Industry Fatigue

A Tweet from Steven Hylands caught my attention and got me thinking about my outlook on the digital design landscape, or more specifically my approach to learning new things in this space.

I have spent the last year or so avoiding any sources of design news aggregators including dedicated sites, Twitter accounts and various Medium publications. It wasn’t an overly conscious decision, it just sort of happened that I fell out of the loop, realised later that I fell out of the loop and then decided it wasn’t a loop I was interested in getting back into.

My honest opinion is that I don’t feel like I’d miss any monumental leaps in our industry if I stopped checking design news or missed out on some new framework or build tool.

There are of course things worth your time and deep consideration, and there are distractions. Profound new thinking and movements within our industry - the kind that fundamentally shifts the way we work in a positive new direction are worth your time and attention. Other things are distractions. I put new industry gossip, frameworks, software and tools firmly in the distractions category. This is the sort of content that exists in the padding between big movements. It’s the kind of stuff that doesn’t break new ground and it doesn’t make or break your ability to do your job.

Here is an over-simplified timeline of the industry movements that I have witnessed:

  • Web standards (1998)
  • Web 2.0 (~2002)
  • Responsive design (2010)
  • Design Systems (~2015)
  • The Next Big Thing™ (20××) 1

These are the big fundamental leaps in how we make and how we have made things and lots of time in between them. If you have been in the industry during any of these movements, it was hard to miss any one of them. My reassuring message is that the important stuff finds you.

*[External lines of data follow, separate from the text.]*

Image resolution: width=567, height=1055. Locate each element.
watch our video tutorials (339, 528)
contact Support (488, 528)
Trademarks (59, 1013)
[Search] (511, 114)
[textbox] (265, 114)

New tools2, software, frameworks and hot takes on design matters dominate feed aggregators and I secretly think a lot of authors consciously utilise FOMO - not in the sense that you’re missing out on something important, but the idea that you’ll fall behind in how to do your job. This is simply not true.

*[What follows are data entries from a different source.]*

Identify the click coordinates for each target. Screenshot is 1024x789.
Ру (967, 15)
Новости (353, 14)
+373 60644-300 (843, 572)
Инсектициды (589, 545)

A side note on future design jobs

The truth is if you dedicate yourself to keeping up with these tools, or worse, dedicating yourself to specialising in them, you will be replaced by the next thing. In fact, when design becomes so formulaic that it paves the way for automation and then for artificially intelligent design unless you bring something innately human to the table, you too will be replaced.

Nothing about that concerns me though. You could spend your time trying to fight the machines (the systems, the automation, the artificial intelligence) but the reality is that it works faster than you, it works harder than you and it’s going to be cheaper than you. It’s a pointless fight. Choose instead a different battlefield - one that isn’t about low-value, replaceable design and that is about high-value problem solving for deep human needs.

Structured serendipity

I used to feel bad for not keeping up with design matters. My interests drifted towards big, broad topics that I have spent my life avoiding such as psychology, philosophy and economics. I am consuming a lot of material across each of these topics and many others in my personal time, not for any other reason other than a quest for knowledge. I’m nowhere near an expert or a beginner for that matter in any of the aforementioned topics, but what I did start to notice over time was that I was finding concepts from these completely separate fields started manifesting in my design work.

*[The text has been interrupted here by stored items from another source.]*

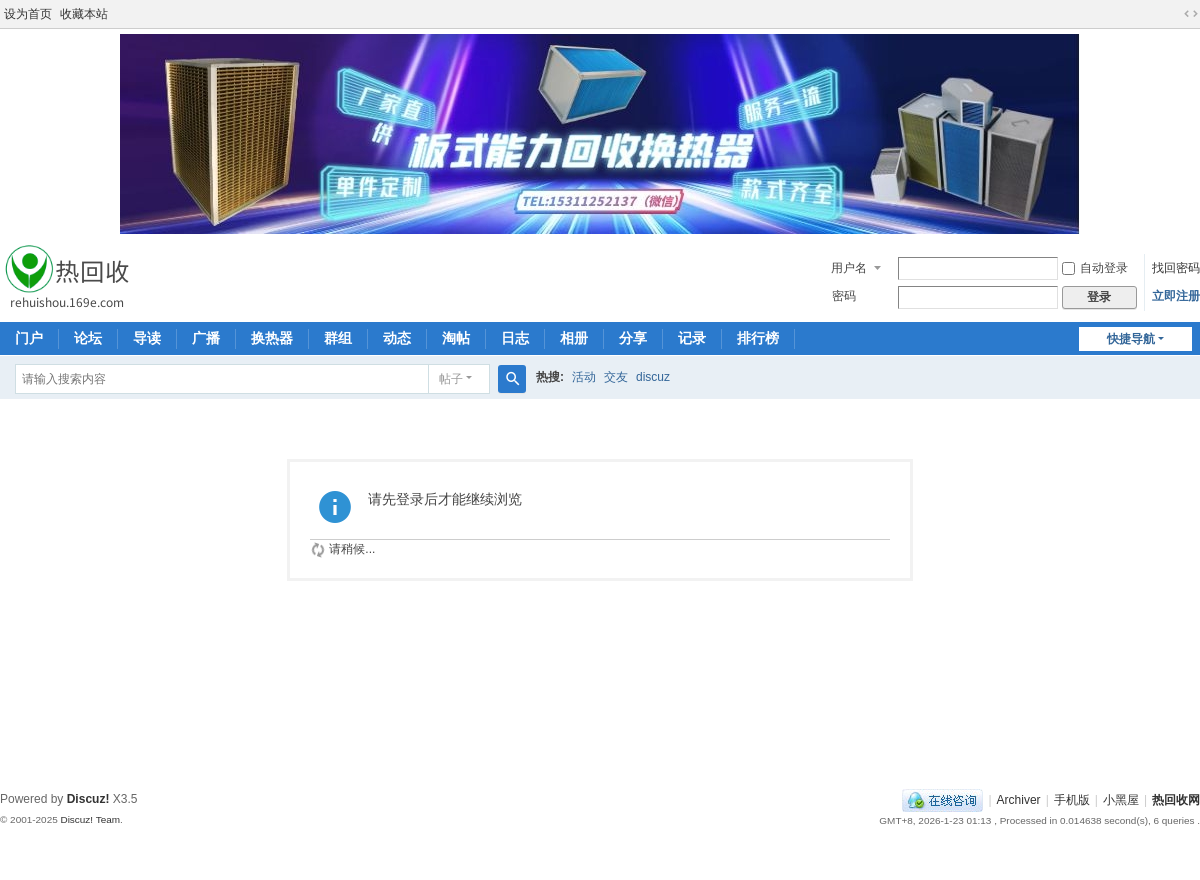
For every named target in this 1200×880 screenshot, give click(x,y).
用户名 (849, 268)
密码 (844, 296)
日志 (515, 338)
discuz (653, 377)
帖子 (451, 379)
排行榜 (758, 338)
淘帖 (456, 338)
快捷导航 (1131, 339)
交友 (616, 377)
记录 (692, 338)
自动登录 (1095, 268)
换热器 (272, 338)
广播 (206, 338)
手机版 (1072, 800)
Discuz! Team (90, 819)
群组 (338, 338)
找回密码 (1176, 268)
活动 (584, 377)
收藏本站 (84, 14)
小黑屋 (1121, 800)
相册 (574, 338)
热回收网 (1176, 800)
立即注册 (1176, 296)
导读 (147, 338)
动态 (397, 338)
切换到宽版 (1191, 14)
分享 (633, 338)
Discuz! (88, 799)
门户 (29, 338)
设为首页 (28, 14)
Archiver (1019, 800)
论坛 (88, 338)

Jason Zweig, a journalist for the Wall Street Journal wrote about varying what you learn and varying where you learn it:

New associations often leap out of the air at me this way. More intriguing, others seem to form covertly and lie in wait for the opportune moment when they can click into place. I do not try to force these associations out into the open; they are like the shrinking mimosa plants that crumple if you touch them but bloom if you leave them alone.

Serendipity is a human concept that can’t/won’t be easily replicable by machines. Exploring new ground outside of our industry is fuel for serendipity, and thankfully my interests beyond acquiring new design knowledge are proving very useful in that regard.

My industry fatigue didn’t reveal itself through my work (I actually enjoy what I do a lot). It came about because I felt that there wasn’t anything new to learn within the field. Purposefully branching out into other fields has got me excited about designing with new perspectives on things and different approaches from beyond our bubble. I can’t say that I miss industry news… I actually feel like a better designer because of the choice to consciously sidestep it.

Just give me a nudge when the next big movement happens, okay?

  1. My guess is Automated Design 

  2. I reckon there is a Moore’s Law of design tools. The number of design tools probably doubles every two years.